You are at a crossroads with five roads leading away from it, and you don’t know which direction to go. You would like to choose randomly, with equal probability for each road. If your only way of making random choices is to flip a *fair* coin (one that could come up heads or tails with equal probability), you could assign one of the roads to each of the sequences HHH, HHT, HTH, HTT, and THH. Those outcomes are all equally likely, so you know that if you flip three times and choose the corresponding option, each one of them will have an equal chance. The problem is that there are three outcomes that are not assigned to any road, so if one of those three comes up you will have to try again. Therefore, it could take you arbitrarily long to make your decision, if you are unlucky and keep getting one of the unassigned outcomes.

You don’t have all day to stand around, so you’d like a better method. But it turns out that people have proved there is **no** process with a single fair coin that is guaranteed to finish in a finite amount of time and choose one of five options with equal probability.

- Suppose you could have a single
*unfair*coin that would come up heads with probability $p\ne 1\text{/}2$ (and tails with probability $1-p$). Is there a $p$ you can select and a procedure for using this unfair coin to choose one of the roads, each equally likely, that is guaranteed to complete in a finite number of flips? - If so, can you determine the smallest number $n$ of flips that could be used, and what probability $p$ you want the coin to have to be able to decide in $n$ flips?

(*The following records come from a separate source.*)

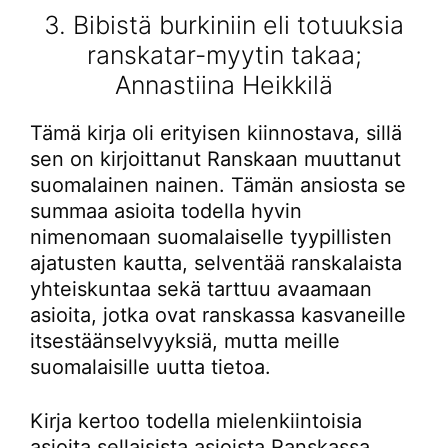
3. Bibistä burkiniin eli totuuksia
ranskatar-myytin takaa;
Annastiina Heikkilä
Tämä kirja oli erityisen kiinnostava, sillä
sen on kirjoittanut Ranskaan muuttanut
suomalainen nainen. Tämän ansiosta se
summaa asioita todella hyvin
nimenomaan suomalaiselle tyypillisten
ajatusten kautta, selventää ranskalaista
yhteiskuntaa sekä tarttuu avaamaan
asioita, jotka ovat ranskassa kasvaneille
itsestäänselvyyksiä, mutta meille
suomalaisille uutta tietoa.
Kirja kertoo todella mielenkiintoisia
asioita sellaisista asioista Ranskassa,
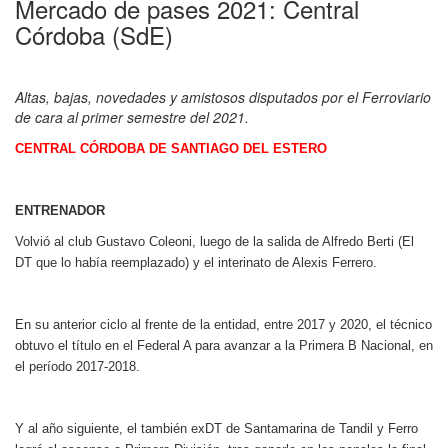
Mercado de pases 2021: Central
Córdoba (SdE)
Altas, bajas, novedades y amistosos disputados por el Ferroviario
de cara al primer semestre del 2021.
CENTRAL CÓRDOBA DE SANTIAGO DEL ESTERO
ENTRENADOR
Volvió al club Gustavo Coleoni, luego de la salida de Alfredo Berti (El
DT que lo había reemplazado) y el interinato de Alexis Ferrero.
En su anterior ciclo al frente de la entidad, entre 2017 y 2020, el técnico
obtuvo el título en el Federal A para avanzar a la Primera B Nacional, en
el período 2017-2018.
Y al año siguiente, el también exDT de Santamarina de Tandil y Ferro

- Now suppose you are allowed to have more than one coin, each one marked with the probability that it comes up heads. What’s the fewest flips you would need to choose your direction? How many coins do you need, and what’s a set of probabilities for the coins that lets you do it in that minimal number of flips? If your set contains $1\text{/}2$, that’s OK; but is there also a way to achieve that minimum with all unfair coins?